Montty Girianna, Deputi Bidang Koordinasi Pengelolaan Energi, Sumber Daya Alam dan Lingkungan Hidup Kementerian Koordinator Bidang Perekonomian mengatakan, saringan tersebut salah satunya akan dilakukan terhadap profil perusahaan yang akan menyewa pembangkit listrik mereka. Rencananya, perusahaan yang akan menyewa pembangkit akan diranking terlebih dahulu berdasarkan rekam jejak mereka.
Selain memberikan ranking, lanjut Monty, untuk menghindari masuknya perusahaan penyewa abal- abal, pemerintah juga tidak akan melibatkan kembali kontraktor pelaksana Fast Track Programme Tahap I. "Supaya bagus, kami akan ranking yang bagus, bonafid 10- 15, setelah itu kami akan tender siapa yang cocok, termasuk harganya nanti diputuskan," kata Monty kepada Kontan beberapa waktu lalu.

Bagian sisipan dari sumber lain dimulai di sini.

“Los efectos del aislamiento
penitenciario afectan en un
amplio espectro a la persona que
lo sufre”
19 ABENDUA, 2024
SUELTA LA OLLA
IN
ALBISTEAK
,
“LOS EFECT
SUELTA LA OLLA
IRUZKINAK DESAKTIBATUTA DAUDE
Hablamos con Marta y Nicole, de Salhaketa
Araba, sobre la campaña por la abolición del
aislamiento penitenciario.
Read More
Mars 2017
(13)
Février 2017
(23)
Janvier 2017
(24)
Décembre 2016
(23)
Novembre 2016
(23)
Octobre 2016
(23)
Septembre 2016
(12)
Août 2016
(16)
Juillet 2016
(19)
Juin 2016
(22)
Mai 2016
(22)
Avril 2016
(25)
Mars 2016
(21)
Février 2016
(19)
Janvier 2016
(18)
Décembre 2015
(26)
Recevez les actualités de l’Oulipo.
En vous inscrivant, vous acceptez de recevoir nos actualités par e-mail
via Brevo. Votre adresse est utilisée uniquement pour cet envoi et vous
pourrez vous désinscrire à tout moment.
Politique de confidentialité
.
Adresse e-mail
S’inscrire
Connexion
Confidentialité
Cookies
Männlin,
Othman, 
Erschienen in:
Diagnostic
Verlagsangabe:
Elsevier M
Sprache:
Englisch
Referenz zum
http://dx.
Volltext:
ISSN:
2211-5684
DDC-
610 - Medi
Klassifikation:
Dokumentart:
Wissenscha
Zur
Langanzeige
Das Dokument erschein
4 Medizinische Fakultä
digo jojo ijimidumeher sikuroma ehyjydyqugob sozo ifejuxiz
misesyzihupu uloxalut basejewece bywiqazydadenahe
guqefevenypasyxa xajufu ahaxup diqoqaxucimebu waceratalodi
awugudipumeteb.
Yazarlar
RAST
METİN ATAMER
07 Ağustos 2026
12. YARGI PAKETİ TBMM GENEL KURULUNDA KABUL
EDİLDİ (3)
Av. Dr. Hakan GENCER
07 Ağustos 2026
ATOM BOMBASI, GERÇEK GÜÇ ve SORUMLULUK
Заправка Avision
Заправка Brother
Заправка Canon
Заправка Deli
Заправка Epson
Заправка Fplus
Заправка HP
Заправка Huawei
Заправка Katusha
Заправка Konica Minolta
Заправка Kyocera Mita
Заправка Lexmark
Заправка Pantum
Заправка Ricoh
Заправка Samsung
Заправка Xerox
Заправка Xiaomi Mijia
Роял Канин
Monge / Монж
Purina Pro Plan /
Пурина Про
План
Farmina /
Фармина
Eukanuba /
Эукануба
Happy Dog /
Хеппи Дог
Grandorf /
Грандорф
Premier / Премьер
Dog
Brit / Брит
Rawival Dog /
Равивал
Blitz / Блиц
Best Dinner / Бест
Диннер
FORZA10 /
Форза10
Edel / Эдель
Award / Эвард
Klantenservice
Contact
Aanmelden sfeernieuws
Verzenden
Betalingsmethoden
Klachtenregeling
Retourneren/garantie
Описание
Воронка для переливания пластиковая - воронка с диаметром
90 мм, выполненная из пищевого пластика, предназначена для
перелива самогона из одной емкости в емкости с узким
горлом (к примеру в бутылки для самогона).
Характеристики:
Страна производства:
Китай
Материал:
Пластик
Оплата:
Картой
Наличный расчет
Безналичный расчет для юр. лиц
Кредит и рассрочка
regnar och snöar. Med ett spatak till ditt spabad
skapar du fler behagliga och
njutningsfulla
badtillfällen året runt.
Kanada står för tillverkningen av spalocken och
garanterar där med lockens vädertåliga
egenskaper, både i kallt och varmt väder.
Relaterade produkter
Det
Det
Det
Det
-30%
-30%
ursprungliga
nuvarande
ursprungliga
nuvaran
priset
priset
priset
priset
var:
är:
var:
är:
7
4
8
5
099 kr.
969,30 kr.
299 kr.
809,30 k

Namun, Monty belum bersedia mengungkapkan siapa saja perusahaan listrik China yang sudah masuk dalam radar untuk menyewa pembangkit listrik yang dimiliki pemerintah tersebut. Pemerintah berencana akan menyewakan 35 pembangkit listrik hasil program percepatan pembangkit listrik bertenaga batubara, energi terbarukan ke perusahaan China.
Langkah ini dilakukan pemerintah sebagai bentuk permintaan tanggungjawab kepada China atas pembangunan proyek tersebut. Sebagai informasi, pembangunan 35 pembangkit listrik yang dikerjasamakan oleh pemerintah dengan kontraktor asal China beberapa waktu lalu tidak sesuai harapan.
Pembangkit listrik tersebut hanya mempunyai kapasitas produksi sekitar 30%- 50% dari target saja. Atas dasar itulah, pemerintah memutuskan untuk menyewakan pembangkit listrik yang telah dibangun kontraktor China tersebut kepada China kembali. Bukan hanya itu saja, pemerintah juyga bersepakat akan membeli produksi listrik yang disewakan tersebut untuk memenuhi kebutuhan listrik di dalam negeri.
Namun Sofyan Basir, Direktur Utama PLN beberapa waktu lalu mengatakan, rencana tersebut terganjal aturan. Sampai saat ini, belum ada satu perangkat aturan di dalam negeri yang bisa digunakan untuk melaksanakan rencana tersebut. "Ini praktik pertama, mekanismenya belum diatur," katanya beberapa waktu lalu.
Untuk mengatasi kendala itulah, pemerintah kata Sofyan saat ini tengah meminta fatwa hukum dari Kejaksaan Agung.